言語における普遍性は、それがある形式間の討議をへる為に損耗している。この対話は共同化として、ある人類の同類集団を少なからず倫理紐帯に結ぼうとする。こうして言語の普遍性は共同化形式という、詩劇上の命題へ返されてしまう。
言語の形式が移り変わる間には、社会課題の共有という演劇的側面が挟まれる。当期間を時代と我らはいう。時代共有化は同期化として理解できるが、ある文化素が別の社会に受け取られた時起きる。即ち同期化が、しかも普遍性という当為をめざすそれが哲学についての第一命題なのである。時をへての同期化は伝統領域をうみだし、同胞感情や共有認識を多数くみこませる。もし伝統を失えば人は、共有できるものを必要に応じてしかもちえなくなるだろう。十分な同期化が民族的意識もしくは国家的共同を、他者との間に結ばせる。同胞性の起源は、少なくとも詩劇の展開に関する限り言語の普遍性へのある意向であり、しかもその形式性は翻訳という橋を便宜としかみない。つまり詩劇は元々、言語理解度或いは語彙の流通というある文化圏の共有に由来した営為ゆえ、単なる生活の描写に他ならない。
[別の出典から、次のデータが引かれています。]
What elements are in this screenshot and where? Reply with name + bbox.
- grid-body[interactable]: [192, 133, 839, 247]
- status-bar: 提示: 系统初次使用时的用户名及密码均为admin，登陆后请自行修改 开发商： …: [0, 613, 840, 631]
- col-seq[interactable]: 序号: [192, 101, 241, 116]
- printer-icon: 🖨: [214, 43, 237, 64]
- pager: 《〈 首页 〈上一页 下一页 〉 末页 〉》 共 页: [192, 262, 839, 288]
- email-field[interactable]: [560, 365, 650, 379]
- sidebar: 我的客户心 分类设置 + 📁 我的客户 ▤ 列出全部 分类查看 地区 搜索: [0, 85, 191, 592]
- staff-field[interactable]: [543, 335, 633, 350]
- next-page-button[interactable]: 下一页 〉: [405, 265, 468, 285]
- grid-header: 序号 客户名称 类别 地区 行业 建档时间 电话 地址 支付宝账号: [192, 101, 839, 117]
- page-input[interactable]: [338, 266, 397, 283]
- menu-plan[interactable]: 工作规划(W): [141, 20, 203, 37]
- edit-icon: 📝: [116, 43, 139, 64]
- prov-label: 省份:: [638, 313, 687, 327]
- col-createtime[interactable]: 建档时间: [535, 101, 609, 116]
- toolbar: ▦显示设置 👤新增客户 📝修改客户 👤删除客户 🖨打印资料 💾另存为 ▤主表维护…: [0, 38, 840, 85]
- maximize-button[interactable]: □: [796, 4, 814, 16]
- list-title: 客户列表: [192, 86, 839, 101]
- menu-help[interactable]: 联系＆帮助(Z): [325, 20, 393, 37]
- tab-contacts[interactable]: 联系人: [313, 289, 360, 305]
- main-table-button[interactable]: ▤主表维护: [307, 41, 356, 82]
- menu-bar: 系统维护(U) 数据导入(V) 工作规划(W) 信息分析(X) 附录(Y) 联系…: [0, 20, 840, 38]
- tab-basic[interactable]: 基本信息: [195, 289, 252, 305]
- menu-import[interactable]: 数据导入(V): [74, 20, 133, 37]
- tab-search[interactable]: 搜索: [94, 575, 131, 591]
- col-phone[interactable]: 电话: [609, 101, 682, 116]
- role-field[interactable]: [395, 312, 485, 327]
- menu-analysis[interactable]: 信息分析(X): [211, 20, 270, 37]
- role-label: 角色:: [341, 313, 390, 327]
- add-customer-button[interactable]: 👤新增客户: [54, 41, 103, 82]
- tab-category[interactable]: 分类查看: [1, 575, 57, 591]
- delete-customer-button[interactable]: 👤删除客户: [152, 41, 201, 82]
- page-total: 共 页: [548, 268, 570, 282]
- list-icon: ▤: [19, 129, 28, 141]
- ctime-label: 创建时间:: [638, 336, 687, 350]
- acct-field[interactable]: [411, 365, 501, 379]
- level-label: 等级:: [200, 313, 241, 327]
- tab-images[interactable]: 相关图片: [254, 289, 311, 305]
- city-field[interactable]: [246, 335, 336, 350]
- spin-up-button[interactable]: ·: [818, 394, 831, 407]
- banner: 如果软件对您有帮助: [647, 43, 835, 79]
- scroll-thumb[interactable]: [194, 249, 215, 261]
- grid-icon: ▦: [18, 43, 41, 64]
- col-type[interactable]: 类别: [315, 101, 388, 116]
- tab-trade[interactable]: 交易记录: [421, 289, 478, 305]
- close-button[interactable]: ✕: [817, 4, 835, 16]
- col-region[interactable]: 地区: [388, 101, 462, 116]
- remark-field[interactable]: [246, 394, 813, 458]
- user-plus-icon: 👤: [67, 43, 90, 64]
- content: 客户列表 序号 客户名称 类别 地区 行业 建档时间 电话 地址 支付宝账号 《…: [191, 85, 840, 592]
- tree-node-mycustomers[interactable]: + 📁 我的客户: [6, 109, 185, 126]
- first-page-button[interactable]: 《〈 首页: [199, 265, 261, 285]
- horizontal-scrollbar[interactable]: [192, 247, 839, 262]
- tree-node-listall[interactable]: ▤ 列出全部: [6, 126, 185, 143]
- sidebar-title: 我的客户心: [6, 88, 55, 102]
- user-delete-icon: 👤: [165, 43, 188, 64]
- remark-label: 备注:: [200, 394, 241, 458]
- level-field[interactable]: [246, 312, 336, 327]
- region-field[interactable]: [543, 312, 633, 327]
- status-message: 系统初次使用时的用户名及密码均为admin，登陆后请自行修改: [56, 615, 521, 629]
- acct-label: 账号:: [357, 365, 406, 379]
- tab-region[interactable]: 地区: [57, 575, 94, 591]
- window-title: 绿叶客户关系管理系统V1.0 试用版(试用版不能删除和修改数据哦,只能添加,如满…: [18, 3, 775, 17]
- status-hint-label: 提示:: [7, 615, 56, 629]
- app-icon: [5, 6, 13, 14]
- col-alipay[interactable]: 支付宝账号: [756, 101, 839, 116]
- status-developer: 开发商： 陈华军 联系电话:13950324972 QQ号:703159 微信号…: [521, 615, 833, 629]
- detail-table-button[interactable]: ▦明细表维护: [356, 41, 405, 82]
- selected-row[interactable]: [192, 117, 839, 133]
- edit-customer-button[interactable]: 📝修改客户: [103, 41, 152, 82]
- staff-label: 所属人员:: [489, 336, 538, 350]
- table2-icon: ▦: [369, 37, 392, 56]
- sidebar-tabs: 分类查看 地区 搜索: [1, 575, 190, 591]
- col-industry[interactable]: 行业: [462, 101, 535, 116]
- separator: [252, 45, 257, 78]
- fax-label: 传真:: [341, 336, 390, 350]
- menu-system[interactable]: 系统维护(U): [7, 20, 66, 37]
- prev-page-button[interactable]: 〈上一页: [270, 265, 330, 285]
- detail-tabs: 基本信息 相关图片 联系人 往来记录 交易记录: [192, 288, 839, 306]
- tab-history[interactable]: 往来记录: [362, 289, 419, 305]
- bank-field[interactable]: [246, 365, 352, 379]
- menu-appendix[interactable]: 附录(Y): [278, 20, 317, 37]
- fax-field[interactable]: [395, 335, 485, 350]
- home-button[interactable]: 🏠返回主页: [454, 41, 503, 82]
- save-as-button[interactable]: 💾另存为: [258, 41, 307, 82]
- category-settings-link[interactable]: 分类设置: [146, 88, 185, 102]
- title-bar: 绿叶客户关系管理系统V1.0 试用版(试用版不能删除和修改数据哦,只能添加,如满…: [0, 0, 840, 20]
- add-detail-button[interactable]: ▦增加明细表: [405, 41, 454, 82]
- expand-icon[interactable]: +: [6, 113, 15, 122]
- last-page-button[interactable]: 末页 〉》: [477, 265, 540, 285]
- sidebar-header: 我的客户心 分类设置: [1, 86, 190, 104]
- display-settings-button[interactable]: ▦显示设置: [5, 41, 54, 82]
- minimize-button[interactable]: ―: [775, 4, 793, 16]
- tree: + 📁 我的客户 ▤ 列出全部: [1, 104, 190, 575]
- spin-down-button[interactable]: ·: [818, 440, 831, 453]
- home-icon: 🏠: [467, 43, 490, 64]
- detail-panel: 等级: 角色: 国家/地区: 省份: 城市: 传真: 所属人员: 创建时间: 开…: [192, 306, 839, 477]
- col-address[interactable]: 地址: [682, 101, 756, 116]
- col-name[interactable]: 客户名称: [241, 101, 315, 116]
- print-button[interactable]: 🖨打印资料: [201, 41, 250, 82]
言語上の哲学命題は、常に詩劇的当為の問題にすぎない。その普遍性すら社会課題への対応論をこえないのである。かといって、我らの徳目が徒労になりきるわけではない。第一に、過去の伝統の再適合の試みを温故知新として捉えられる。こうして哲学史や思想史が無意味化するわけではなく、唯に再考省力の蓄積がある。社会課題に対する変容は、唯物史観を除いても哲学上の条件を様変わりさせ易い。